AGA’nın temel vurgusunu yerel, adil ve temiz gıda olarak özetleyebiliriz, ancak burada denetleyici olarak sorumluluk almanın tamamen başka bir iş olduğunu ve bu modelde uygulanabilir olmadığını anlamak gerek. Biz platformu tanıtırken gıda topluluklarına, kooperatiflere, belirli ağlar ve projelere dahil olan üreticilere ve üretici gruplarına ulaşıyoruz. Bu üreticiler dahil oldukları oluşumlar üzerinden zaten denetleniyor ve bilinçli tüketici nezdinde güven sağlamış durumdalar. Bu türden grupları en ideal üretici grupları olarak görebiliriz ve AGA platformu, bu üreticileri özellik işlevi ve etiketler üzerinden pozitif olarak ayrıştırıyor. Üretici sertifikasyona tabi bir beyanda bulunuyorsa ilgili belgeyi üyeden talep ederek kontrolünü sağlıyoruz, ancak bunun bile ne kadar yüzeysel bir çalışma olduğunu şu şekilde anlayabiliriz: Diyelim ki bir üretici organik portakal ürettiğini beyan etti, bize de ilgili sertifikayı sundu ve biz de onay verdik. Sipariş verdiğinizde üreticinin o portakalı gönderip göndermediğini nasıl kontrol edeceğiz? İşte vurgulamak istediğimiz dürüstlük, iletişim gibi kavramlar buraya işaret ediyor. Açık Gıda Ağı olarak sunduğumuz tüm imkanlar vurguladığımız ve öne çıkardığımız değerler ile uyumlu bir yapıya sahip, ancak sistemi gerçek anlamda kullanacak kişiler bu değerlerin bir karşılığı olup olmayacağı hususunda belirleyici olacaklar. AGA sitesinde alışveriş yaparken ürünü üreticisi dışındaki bir dağıtım kanalından satın alırken ödediğiniz tutarın ne kadarının üreticiye, ne kadarının da diğer masraflara gittiğini dahi görebilirsiniz. Üreticilerin sisteme kayıt olması aşamasında dışlayıcı ve uzaklaştırıcı bir anlayış kesinlikle sergilemeyi düşünmüyoruz ama platform üzerinden paketli ve endüstriyel gıda ürünü satışına izin vermeyeceğimizi de belirtelim.

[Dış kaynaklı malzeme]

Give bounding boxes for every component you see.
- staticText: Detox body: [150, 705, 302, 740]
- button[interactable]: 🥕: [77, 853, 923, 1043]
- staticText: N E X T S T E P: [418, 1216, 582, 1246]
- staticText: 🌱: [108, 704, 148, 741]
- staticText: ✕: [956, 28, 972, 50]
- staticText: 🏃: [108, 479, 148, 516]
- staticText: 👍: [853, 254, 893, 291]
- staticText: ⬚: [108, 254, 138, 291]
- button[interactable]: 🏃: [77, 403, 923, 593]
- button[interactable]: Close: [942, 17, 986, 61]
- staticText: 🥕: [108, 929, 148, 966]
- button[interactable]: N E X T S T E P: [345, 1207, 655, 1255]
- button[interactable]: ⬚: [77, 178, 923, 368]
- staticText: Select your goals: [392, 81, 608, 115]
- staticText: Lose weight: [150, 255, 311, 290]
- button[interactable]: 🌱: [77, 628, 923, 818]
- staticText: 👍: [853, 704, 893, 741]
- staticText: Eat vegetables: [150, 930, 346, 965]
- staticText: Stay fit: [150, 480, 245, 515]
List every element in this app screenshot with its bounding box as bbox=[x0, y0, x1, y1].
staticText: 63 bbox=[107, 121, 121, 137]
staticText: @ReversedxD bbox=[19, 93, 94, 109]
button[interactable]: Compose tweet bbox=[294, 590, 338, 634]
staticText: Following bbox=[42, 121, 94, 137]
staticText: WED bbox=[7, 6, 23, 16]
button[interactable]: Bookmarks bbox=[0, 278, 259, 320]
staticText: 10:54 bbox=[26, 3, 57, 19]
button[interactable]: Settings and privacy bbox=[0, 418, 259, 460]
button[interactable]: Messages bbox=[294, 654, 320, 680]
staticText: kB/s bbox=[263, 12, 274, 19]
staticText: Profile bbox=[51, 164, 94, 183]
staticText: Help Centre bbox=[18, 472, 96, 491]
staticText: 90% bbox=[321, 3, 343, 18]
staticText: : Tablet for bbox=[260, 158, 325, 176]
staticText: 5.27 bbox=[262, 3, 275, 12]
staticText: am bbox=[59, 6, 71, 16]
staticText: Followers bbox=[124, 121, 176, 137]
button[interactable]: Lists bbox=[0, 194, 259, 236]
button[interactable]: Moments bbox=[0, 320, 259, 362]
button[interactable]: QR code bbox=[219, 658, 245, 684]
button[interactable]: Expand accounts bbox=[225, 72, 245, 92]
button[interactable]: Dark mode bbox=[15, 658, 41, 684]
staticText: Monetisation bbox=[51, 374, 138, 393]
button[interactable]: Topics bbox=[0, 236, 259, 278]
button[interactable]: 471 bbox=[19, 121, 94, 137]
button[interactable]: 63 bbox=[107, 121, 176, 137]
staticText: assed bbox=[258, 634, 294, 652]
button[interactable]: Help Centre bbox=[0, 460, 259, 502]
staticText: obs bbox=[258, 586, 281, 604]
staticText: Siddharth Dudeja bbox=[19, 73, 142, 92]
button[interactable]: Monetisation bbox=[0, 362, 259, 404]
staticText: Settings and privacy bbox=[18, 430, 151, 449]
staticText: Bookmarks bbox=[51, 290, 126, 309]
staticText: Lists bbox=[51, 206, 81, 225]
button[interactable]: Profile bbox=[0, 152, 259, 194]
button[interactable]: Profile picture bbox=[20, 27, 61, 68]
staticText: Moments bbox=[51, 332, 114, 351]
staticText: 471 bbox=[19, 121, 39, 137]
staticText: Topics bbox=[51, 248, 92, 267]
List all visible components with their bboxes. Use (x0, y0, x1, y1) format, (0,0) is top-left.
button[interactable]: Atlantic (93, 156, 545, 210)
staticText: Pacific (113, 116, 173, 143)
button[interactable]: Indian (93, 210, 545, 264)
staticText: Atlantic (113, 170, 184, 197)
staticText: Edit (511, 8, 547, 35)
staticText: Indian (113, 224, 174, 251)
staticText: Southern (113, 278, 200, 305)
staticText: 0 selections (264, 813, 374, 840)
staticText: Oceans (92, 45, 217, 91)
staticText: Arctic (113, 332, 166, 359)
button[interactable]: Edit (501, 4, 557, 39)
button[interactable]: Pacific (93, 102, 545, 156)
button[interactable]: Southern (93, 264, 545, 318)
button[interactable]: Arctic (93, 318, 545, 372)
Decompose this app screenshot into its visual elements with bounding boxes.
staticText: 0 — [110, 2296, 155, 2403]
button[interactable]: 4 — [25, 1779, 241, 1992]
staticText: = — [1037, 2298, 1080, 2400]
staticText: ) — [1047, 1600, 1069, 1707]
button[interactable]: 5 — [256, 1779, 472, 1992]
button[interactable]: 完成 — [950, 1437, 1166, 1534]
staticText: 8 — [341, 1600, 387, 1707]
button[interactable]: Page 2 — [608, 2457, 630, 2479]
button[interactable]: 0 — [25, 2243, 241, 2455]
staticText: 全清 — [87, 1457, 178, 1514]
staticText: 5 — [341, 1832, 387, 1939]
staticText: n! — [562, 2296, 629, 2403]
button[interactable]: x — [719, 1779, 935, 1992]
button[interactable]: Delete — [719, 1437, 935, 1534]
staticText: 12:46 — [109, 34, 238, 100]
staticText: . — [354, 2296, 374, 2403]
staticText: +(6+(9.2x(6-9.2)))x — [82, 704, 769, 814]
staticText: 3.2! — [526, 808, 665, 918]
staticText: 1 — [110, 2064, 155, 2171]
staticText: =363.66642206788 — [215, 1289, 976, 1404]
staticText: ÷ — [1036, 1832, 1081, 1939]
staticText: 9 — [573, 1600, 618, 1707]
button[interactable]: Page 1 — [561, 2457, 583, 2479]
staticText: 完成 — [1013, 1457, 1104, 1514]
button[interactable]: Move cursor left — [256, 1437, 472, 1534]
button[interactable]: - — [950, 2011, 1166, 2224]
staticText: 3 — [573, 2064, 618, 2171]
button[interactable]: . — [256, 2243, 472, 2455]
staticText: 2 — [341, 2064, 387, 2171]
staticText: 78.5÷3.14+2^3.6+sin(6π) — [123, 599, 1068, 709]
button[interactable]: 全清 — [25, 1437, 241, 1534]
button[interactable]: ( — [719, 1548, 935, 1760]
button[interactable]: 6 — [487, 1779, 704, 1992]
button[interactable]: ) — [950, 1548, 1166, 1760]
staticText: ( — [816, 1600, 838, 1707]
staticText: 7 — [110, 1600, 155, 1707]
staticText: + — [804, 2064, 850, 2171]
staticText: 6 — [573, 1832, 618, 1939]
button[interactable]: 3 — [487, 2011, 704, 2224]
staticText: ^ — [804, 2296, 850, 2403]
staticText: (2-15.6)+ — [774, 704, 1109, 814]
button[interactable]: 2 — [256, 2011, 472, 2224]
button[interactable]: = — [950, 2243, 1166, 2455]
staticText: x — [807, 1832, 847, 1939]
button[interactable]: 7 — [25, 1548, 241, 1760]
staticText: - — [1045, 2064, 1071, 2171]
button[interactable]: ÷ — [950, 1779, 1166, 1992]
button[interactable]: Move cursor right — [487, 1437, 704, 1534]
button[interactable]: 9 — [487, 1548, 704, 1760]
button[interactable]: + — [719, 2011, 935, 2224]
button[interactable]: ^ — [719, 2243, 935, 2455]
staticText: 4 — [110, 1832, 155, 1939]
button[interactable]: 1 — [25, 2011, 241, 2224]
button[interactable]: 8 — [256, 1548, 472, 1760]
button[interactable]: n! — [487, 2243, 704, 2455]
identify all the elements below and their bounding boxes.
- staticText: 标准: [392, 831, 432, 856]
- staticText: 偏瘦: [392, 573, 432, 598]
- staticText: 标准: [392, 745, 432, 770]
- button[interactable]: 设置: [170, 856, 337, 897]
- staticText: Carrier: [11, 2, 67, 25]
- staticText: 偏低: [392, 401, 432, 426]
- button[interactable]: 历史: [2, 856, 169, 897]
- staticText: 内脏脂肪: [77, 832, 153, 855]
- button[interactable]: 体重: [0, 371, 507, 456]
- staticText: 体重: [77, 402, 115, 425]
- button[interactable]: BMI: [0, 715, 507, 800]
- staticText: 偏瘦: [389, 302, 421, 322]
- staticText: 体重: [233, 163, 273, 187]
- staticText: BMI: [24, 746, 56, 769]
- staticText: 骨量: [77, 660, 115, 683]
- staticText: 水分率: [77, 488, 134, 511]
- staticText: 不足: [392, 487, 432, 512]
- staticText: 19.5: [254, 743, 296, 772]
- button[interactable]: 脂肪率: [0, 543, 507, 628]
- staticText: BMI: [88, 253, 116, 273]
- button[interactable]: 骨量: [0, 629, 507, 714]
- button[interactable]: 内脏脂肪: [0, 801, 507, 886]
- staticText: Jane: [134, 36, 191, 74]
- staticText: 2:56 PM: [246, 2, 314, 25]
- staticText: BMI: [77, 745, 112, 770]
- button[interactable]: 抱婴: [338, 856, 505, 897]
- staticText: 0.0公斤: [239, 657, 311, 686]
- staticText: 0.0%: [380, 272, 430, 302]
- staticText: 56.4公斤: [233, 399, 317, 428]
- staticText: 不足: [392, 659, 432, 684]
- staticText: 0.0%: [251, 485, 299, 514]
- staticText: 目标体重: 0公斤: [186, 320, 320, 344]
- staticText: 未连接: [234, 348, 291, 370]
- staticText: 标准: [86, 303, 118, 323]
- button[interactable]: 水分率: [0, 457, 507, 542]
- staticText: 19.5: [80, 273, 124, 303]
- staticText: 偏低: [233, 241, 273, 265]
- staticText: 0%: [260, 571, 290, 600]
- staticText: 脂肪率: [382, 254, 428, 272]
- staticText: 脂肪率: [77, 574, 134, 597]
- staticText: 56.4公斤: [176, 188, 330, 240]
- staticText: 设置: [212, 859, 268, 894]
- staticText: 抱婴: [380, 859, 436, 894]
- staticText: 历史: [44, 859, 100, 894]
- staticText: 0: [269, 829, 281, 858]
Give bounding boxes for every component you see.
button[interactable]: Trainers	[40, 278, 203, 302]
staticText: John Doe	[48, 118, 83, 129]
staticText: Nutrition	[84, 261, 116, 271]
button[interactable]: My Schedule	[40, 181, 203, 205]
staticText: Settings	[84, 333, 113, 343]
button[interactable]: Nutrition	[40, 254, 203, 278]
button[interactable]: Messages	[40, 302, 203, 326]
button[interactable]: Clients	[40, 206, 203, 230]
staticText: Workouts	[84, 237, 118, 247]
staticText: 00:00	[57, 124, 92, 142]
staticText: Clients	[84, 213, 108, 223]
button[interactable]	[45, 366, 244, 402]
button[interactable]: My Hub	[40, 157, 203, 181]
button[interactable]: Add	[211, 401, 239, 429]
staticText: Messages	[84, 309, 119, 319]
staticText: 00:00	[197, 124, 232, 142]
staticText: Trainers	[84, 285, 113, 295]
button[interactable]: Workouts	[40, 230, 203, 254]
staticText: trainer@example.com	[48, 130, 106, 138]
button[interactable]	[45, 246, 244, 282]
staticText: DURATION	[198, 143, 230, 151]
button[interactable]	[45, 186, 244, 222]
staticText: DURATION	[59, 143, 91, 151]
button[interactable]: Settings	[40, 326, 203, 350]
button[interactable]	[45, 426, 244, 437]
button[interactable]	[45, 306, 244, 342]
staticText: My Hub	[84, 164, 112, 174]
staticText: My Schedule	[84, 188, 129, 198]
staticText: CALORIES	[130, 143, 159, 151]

Açık Gıda Ağı’nın mevcut yapısı yanında pestisit kullanılmadan, yerel tohumla üretilen gıdaların, ekolojik ürünlerin oranını artırmak için yürüttüğü çalışmalar var mı? Bu konuda ilgili STK’larla iş birliği yapıyor musunuz örneğin?

AGA bir sosyal girişim projesi ve bunu maddi yönden iki şekilde ele alıyor: Yaratılan kaynağın adil oluşu ve bu kaynağın yönetilme şekli. AGA projesi devamlılığı için gerekli olan maddi kaynaktan fazlasını elde etmesi halinde bunu gıda ve çevre güvenliği ile ilgili projelere fon olarak kullanmayı taahhüt ediyor. Maddi yönden oluşacak bu özgürlük yeni sivil girişimler ve toplulukların kurulmasında aktif olarak rol almamıza da yardımcı olacak. Henüz bir ay önce platformu tanıtmaya ve ilişkiler kurmaya başladığımız için şu an için devam eden bir iş birliğimiz yok ama böyle fırsatları dört gözle bekliyoruz.

Son olarak, henüz sistem üzerinden satışa başlanmadığını, şu anda üreticilerin kayıt sürecinde olduğumuzu ve çok yakında satışların başlayacağını tüm iletişim kanallarından duyuracağımızı belirtmekte fayda olabilir.